(Stored records)
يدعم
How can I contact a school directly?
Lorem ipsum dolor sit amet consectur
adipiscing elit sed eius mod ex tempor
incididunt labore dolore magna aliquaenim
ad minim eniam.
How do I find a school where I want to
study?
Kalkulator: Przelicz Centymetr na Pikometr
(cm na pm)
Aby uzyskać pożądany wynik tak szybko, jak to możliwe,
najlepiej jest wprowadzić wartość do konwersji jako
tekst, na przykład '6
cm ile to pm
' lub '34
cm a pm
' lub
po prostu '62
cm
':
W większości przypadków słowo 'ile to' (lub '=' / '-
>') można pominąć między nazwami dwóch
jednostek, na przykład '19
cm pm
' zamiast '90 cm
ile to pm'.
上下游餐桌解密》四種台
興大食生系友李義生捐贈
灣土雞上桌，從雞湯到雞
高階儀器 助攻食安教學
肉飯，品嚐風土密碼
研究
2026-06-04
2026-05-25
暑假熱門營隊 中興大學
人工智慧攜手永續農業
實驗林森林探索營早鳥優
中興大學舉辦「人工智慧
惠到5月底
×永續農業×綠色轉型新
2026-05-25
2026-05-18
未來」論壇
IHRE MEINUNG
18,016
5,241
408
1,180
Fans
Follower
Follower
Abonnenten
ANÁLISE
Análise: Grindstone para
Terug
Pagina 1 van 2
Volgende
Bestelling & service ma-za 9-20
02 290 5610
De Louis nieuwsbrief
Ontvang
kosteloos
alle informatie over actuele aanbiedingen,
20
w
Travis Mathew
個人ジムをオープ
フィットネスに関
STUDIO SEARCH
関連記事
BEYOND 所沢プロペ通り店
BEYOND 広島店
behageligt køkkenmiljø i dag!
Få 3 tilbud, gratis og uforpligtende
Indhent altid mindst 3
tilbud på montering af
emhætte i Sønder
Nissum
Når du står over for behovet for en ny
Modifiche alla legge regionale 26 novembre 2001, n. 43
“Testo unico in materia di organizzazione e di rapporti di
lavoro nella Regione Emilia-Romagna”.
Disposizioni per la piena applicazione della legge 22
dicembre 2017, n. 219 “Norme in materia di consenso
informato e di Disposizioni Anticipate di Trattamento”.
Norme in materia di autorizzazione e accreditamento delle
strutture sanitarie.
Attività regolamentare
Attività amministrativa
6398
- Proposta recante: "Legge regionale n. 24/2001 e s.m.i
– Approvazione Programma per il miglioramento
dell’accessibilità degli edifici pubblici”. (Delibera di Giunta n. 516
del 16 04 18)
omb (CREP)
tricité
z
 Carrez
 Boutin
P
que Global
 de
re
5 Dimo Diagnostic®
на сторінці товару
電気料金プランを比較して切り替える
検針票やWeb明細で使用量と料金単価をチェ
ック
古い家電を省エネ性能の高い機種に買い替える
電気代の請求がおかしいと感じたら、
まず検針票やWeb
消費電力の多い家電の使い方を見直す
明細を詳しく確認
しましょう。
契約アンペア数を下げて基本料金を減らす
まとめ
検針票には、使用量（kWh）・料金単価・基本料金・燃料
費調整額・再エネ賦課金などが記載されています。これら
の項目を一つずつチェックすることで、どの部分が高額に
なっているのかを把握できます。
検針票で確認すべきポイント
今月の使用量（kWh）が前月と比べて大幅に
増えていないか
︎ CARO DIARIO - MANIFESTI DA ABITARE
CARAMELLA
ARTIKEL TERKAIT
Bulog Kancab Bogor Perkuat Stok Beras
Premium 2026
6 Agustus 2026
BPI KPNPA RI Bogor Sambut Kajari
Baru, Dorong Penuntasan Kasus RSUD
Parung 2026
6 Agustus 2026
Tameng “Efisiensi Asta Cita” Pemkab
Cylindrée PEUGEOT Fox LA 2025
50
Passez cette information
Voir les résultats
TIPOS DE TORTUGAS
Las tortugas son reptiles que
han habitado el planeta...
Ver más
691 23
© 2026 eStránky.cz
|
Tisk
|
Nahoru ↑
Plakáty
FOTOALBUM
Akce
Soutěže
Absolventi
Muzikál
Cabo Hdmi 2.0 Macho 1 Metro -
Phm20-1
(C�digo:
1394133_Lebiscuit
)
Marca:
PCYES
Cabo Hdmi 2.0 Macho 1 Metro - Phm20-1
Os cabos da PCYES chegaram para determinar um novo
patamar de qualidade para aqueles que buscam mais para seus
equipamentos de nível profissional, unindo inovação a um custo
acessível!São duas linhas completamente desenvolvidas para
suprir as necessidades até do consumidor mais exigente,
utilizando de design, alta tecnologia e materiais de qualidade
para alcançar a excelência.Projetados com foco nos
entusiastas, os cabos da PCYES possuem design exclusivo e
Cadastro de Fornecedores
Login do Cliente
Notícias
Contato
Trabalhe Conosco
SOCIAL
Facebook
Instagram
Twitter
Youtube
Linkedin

TASK DIRECTIONS
Pull every line containing "qualidade" from the data.

RESULT BELOW
patamar de qualidade para aqueles que buscam mais para seus
utilizando de design, alta tecnologia e materiais de qualidade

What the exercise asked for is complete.